How such knowledge saves a person, I can't quite be sure, but I felt rescued, felt as if I had passed completely through that thin curtain and into some finer land where the self dissolved, and another was born. I still feel that way, anytime I look at either of my daughters, Mary Katherine or her younger sister, Lowry, and I know that other parents feel that same way—I have heard them speak of it, had in fact heard such things even before I became a parent myself, though in those earlier days, such discussions had held no meaning for me, possessing the quality of sound of a radio playing faintly in another room, with the language of the radio's music identifiable, but with the individual words, and their message, indistinguishable.
Last year, spring was a little later in coming. In March, the marsh was still a mottled slab of snow, with just a few standing puddles of water, and the silver-green translucent hues of patches of thinning ice. The sturdier birds returned first—the incredibly powerful ducks and geese, flying across the top of the forest each night, hurrying to fill the spaces created by the snow's departure.
By mid-March, they were pouring in like bats, their unseen wing-whistling heard always at dusk. It was still cold and snowy, but somewhere there was yet another slot of open water, just ahead, just opened, and they were anxious, it seemed, to be the first to reach it. It was easy to imagine that with their fast, strong flights they were pulling back the covers of winter, revealing the black bare earth of spring, and the meadows and marshes that would one day be as brilliantly green as the jeweled feathers on the heads of the mallard drakes.
You can't see any of this, at night, nor into the future.
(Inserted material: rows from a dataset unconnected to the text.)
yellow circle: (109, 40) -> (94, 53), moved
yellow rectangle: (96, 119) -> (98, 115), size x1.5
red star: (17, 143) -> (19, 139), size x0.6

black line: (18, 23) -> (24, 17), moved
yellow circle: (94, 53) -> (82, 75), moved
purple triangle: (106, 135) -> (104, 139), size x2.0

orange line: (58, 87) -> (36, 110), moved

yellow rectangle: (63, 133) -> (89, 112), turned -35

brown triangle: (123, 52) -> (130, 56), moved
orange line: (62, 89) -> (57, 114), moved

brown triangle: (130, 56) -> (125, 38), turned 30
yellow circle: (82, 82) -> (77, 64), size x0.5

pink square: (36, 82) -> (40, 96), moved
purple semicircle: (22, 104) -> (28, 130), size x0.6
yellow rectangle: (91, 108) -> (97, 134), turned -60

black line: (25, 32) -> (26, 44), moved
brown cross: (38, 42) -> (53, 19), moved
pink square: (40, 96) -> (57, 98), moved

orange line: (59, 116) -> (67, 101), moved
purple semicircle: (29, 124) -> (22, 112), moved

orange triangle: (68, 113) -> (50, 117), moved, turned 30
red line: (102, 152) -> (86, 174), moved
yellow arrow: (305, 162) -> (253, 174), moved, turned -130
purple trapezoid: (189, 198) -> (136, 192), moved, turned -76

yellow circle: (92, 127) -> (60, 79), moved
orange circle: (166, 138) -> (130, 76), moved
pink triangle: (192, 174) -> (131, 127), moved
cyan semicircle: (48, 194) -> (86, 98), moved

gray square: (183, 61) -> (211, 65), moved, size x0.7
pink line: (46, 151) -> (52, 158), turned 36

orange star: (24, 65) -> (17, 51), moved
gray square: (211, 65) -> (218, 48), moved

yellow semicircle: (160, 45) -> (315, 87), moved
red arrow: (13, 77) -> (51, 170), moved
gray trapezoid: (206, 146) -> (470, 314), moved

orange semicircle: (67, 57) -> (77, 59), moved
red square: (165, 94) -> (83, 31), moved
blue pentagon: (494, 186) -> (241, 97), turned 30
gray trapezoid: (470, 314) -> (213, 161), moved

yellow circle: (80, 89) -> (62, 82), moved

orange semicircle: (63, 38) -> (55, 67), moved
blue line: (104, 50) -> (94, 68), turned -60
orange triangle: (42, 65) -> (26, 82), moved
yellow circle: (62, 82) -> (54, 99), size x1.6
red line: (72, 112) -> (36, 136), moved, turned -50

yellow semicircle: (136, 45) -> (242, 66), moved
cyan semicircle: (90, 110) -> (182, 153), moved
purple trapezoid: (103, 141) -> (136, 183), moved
But it's up there, and out there—close enough to hear.
With the life comes the sound. The marsh is cracking, groaning, speaking to the sun, on days when the sun returns.
I've got a tiny old-fashioned wooden sled, really a doll's sled, with little steel runners. Mary Katherine's too large for it, but not yet 13-year-old Lowry. Pulling Lowry on the sled across the crust of vanishing marsh ice, skirting the shallow puddles—each day seems to be the last day, then the last hour, I can do this. How fast it is all beginning to move now. Is this what the more experienced parents meant when they talked about how quickly childhood goes by?
Still, we are always eager for the next day, particularly after the big winter. The trail, the wake, of our fractured ice glints and glitters in the new sun like a path of diamonds, and it seems to me that it is the rasping noise of the steel runners themselves, the tympanic rumbling, that will urge the spring along, as much as the whistle of duck wings at night. So much noise: as if these rasps and rumblings, and even a daughter's delighted laugh, are what will awaken the sleeping season.